- Origin: Oslo, Norway
- Genres: Psychedelic rock, pop, rock, folk rock
- Years active: 1989–present
- Labels: VME, Rainbow Quartz, Magical Jack
- Members: Jørn Smedslund Jon Anders Strand Harald Beckstrøm Lars Fredrik Beckstrøm Øystein Jevanord
- Past members: Ola Sørlie Geirr Thoresen Christian Refsum Thomas Widerberg Tov Ramstad
- Website: www.skyggespill.no/dogage/

= Dog Age =

Norwegian rock band

Dog Age is a Norwegian rock band established in 1987. They are currently signed to the Norwegian record company VME, after a short, intermittent spell with Rainbow Quartz Records.
Their musical style is probably best described as psychedelia or psychedelic pop, but there are also elements of folk rock and progressive rock. Especially from the early seventies.

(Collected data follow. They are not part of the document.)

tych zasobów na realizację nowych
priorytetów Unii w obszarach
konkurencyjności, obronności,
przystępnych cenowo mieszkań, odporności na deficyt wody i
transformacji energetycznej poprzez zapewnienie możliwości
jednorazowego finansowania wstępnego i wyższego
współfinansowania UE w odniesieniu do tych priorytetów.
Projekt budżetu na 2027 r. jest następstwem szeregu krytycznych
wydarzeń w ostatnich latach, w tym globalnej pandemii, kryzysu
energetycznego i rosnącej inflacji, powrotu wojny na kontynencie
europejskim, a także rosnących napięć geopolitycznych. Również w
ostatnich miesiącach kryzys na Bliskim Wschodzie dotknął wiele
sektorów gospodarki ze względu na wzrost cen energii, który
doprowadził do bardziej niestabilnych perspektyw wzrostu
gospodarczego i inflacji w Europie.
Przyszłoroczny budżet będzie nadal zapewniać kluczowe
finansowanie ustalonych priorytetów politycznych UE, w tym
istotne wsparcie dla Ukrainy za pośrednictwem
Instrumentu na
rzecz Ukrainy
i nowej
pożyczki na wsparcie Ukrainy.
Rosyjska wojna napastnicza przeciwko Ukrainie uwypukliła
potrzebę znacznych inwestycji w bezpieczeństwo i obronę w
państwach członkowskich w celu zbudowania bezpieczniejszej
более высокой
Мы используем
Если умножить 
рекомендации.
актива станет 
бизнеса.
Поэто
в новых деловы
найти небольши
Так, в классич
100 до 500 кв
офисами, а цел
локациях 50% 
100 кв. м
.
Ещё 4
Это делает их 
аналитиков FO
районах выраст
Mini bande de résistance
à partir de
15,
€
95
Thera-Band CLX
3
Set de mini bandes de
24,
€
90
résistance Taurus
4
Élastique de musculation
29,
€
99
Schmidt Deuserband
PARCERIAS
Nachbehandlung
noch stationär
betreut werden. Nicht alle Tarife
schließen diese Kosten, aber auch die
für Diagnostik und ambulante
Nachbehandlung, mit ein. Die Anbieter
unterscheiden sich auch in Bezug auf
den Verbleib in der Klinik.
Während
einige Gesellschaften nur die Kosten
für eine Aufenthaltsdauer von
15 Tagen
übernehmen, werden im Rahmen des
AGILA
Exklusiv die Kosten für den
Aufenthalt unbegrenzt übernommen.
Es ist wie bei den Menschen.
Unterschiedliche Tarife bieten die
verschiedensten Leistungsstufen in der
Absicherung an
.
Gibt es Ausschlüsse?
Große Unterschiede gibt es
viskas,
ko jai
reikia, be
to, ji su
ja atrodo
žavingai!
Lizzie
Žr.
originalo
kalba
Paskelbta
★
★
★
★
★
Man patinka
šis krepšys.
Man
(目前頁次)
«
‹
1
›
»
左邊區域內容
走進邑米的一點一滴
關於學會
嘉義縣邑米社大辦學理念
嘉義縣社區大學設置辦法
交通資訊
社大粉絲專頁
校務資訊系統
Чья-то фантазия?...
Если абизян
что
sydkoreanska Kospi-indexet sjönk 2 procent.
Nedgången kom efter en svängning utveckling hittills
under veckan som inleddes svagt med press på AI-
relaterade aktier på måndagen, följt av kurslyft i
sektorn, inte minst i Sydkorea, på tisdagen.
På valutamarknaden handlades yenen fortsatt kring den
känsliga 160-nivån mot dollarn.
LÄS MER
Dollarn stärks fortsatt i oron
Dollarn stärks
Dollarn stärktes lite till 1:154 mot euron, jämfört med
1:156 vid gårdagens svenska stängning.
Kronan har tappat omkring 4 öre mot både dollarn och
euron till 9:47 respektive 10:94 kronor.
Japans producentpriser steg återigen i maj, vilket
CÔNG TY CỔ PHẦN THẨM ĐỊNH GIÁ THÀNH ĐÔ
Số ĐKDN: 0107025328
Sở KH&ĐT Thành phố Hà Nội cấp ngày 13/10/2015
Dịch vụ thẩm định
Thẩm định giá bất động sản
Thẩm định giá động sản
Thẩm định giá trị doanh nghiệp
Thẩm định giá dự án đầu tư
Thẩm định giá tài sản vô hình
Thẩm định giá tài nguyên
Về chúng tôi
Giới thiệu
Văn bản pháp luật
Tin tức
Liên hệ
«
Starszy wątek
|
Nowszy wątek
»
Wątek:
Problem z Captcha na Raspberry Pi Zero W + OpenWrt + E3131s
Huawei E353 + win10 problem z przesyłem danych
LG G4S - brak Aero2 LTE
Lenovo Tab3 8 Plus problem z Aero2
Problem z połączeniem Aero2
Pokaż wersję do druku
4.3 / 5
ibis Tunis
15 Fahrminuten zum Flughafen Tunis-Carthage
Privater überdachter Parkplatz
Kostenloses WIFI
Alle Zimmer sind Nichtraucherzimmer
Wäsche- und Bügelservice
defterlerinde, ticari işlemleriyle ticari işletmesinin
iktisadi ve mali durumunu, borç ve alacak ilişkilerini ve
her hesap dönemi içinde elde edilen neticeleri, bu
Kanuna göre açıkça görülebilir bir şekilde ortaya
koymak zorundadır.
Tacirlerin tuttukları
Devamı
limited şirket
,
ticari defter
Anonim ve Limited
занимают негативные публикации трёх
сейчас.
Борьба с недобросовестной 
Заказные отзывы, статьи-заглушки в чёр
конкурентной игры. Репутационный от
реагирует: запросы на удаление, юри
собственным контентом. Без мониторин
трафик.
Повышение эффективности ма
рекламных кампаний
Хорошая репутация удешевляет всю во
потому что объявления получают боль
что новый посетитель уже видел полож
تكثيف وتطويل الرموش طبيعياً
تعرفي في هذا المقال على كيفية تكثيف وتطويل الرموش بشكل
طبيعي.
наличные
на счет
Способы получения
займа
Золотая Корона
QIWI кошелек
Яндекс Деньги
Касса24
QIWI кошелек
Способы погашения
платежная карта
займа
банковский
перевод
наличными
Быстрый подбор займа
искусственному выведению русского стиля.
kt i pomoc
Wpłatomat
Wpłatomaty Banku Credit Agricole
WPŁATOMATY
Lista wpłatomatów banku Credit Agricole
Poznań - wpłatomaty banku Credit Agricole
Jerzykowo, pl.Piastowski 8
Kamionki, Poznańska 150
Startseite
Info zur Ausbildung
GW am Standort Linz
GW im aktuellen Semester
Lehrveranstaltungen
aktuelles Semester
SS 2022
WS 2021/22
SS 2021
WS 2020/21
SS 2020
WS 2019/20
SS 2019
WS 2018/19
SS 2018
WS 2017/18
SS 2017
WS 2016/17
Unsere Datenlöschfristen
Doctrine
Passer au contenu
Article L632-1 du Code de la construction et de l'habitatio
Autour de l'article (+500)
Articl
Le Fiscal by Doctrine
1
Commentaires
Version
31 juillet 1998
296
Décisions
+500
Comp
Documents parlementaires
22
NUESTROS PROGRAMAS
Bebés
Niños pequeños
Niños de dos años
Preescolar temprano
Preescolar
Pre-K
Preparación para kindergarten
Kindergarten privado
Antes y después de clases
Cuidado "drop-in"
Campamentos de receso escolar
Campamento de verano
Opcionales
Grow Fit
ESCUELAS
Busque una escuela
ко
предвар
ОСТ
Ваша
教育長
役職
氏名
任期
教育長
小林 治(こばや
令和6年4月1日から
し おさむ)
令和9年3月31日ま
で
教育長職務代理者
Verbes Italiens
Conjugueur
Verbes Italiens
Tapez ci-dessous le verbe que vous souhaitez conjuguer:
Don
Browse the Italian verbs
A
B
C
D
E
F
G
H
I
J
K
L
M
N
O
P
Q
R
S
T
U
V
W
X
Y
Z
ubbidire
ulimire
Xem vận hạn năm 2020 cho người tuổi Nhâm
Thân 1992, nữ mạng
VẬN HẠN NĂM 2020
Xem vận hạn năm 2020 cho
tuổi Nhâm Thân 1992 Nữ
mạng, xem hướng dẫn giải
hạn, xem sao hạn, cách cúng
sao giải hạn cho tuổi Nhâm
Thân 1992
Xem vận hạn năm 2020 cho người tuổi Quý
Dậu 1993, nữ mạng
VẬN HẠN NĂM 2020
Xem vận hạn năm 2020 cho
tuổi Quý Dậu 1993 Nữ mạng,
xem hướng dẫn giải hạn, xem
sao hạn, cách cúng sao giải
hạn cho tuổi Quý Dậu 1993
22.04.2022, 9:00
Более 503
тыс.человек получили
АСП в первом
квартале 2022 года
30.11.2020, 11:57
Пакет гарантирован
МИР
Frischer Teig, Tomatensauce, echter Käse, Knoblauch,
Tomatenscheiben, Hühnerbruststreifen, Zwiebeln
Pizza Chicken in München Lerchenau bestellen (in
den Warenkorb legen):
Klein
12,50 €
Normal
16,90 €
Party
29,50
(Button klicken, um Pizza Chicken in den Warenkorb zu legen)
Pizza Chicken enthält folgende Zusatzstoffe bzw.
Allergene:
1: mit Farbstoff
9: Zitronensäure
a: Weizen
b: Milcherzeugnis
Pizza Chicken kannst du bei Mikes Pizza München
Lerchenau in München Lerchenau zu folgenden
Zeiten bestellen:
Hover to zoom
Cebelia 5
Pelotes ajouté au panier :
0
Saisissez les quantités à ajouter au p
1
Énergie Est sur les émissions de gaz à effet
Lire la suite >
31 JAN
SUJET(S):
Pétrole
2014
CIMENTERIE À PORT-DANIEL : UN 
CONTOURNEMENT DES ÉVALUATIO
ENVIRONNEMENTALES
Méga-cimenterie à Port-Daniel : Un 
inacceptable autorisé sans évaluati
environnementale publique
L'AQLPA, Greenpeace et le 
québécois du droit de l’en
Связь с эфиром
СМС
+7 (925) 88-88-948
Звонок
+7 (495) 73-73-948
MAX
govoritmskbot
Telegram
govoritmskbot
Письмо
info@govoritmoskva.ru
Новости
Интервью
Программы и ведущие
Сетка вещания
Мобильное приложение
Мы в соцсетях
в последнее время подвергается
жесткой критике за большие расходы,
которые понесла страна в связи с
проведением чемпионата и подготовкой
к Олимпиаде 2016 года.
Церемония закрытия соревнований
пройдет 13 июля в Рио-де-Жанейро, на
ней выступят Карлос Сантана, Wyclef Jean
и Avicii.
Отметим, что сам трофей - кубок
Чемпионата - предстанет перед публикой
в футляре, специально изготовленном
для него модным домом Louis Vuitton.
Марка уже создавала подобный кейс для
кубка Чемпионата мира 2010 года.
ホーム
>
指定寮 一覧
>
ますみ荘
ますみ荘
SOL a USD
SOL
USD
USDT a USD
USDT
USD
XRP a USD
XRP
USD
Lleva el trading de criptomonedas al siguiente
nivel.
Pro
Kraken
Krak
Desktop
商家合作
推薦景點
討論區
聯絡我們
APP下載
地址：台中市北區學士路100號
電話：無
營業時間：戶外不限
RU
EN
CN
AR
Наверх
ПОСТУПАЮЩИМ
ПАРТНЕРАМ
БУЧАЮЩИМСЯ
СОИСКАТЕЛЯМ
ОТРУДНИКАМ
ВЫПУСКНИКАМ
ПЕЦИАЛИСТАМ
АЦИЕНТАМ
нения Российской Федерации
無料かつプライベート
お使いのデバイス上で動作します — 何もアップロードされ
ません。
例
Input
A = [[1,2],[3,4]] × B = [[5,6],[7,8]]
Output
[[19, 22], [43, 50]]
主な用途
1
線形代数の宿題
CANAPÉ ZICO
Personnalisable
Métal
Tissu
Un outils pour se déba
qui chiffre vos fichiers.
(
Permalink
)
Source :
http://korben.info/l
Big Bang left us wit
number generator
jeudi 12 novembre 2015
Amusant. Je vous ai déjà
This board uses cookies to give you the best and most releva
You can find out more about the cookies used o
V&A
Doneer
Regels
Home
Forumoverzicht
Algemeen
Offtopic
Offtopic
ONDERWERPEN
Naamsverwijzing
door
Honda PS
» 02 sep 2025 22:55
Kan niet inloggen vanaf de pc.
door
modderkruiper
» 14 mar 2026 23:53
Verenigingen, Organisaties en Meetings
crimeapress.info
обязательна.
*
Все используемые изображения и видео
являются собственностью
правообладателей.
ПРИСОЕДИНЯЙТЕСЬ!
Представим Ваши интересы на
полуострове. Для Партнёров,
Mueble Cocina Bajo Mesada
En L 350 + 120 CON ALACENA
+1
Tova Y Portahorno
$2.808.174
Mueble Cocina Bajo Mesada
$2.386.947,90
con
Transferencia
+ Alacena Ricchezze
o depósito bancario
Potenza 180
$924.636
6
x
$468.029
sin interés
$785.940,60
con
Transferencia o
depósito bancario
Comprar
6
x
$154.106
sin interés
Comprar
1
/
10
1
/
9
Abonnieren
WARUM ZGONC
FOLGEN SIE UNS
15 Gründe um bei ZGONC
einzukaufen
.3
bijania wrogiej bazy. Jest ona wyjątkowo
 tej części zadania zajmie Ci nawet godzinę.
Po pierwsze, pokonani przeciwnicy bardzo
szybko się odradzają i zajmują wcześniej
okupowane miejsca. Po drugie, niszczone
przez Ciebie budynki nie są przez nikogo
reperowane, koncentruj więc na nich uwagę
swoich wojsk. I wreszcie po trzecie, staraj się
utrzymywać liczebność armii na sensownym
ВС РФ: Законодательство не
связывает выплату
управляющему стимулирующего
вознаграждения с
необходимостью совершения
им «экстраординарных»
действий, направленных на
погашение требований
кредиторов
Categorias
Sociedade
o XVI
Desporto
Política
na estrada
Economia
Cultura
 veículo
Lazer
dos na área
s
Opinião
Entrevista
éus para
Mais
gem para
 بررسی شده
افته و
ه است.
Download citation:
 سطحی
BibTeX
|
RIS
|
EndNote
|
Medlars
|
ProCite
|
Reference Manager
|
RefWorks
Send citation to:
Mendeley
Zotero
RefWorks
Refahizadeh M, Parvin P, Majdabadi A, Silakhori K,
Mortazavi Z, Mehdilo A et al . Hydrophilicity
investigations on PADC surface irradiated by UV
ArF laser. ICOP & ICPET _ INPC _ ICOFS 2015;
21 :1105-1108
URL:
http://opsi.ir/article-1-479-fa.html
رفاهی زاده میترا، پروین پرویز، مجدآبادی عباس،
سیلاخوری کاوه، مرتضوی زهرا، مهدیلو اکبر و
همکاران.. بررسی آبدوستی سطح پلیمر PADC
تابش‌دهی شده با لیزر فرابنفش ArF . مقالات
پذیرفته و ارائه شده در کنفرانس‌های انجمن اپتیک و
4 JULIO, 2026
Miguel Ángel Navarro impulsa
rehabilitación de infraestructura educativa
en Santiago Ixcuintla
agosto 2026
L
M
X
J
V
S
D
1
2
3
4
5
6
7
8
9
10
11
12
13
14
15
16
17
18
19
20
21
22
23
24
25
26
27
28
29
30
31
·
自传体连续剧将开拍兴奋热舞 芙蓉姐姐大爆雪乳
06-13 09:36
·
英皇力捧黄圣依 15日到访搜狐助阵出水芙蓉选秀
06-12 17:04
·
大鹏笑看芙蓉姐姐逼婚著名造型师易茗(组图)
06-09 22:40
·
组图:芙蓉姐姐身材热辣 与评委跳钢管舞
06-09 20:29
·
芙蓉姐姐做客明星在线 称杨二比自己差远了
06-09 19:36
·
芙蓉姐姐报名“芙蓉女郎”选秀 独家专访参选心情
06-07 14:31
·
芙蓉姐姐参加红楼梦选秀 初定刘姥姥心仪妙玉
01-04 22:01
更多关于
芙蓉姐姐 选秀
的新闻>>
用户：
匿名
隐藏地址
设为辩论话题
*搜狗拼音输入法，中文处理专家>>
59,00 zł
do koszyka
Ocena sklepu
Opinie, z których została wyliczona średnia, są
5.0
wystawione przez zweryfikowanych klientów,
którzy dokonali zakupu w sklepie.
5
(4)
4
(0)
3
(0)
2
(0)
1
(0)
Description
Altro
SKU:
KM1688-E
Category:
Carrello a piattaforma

Group members are (as of October 2013):
Jon Anders Strand; lead & backing vocals, guitars.
Harald Beckstrøm; lead & backing vocals, guitars, bass.
Lars Fredrik Beckstrøm; lead & backing vocals, bass, guitars.
Jørn Smedslund; lead & backing vocals.
Øystein Jevanord; drums and percussion.
Eystein Hopland, keyboards.

The band's 2006 album, Reefy Seadragon, received a 3.5 rating from AllMusic, which noted, "The unfailingly melodic tunes are decorated with out-front sitar parts, Hendrix-like wah-wah guitar and fanciful, childlike lyrics from the Syd Barrett stylebook."

==Discography==
- Good Day (LP 1989)
- Outdated Yeah (7-inch EP/Single «Freda's Married», 1990)
- Sigh No More (LP, 1991)
- Harm Last Train compilation CD (1994)
- Makes You Wonder on Hi Jack! (LP, 1995)
- Puddle (7-inch EP 1996)
- Two LPs on One CD (Good Day + Sigh No More, CD 1997)
- As It Were (CD 1998)
- When the Fish Are Down (CD 2002)
- Reefy Seadragon (CD 2006)
- On the Garish Isles (CD 2011)
- Swanlake Gate (CD 2015)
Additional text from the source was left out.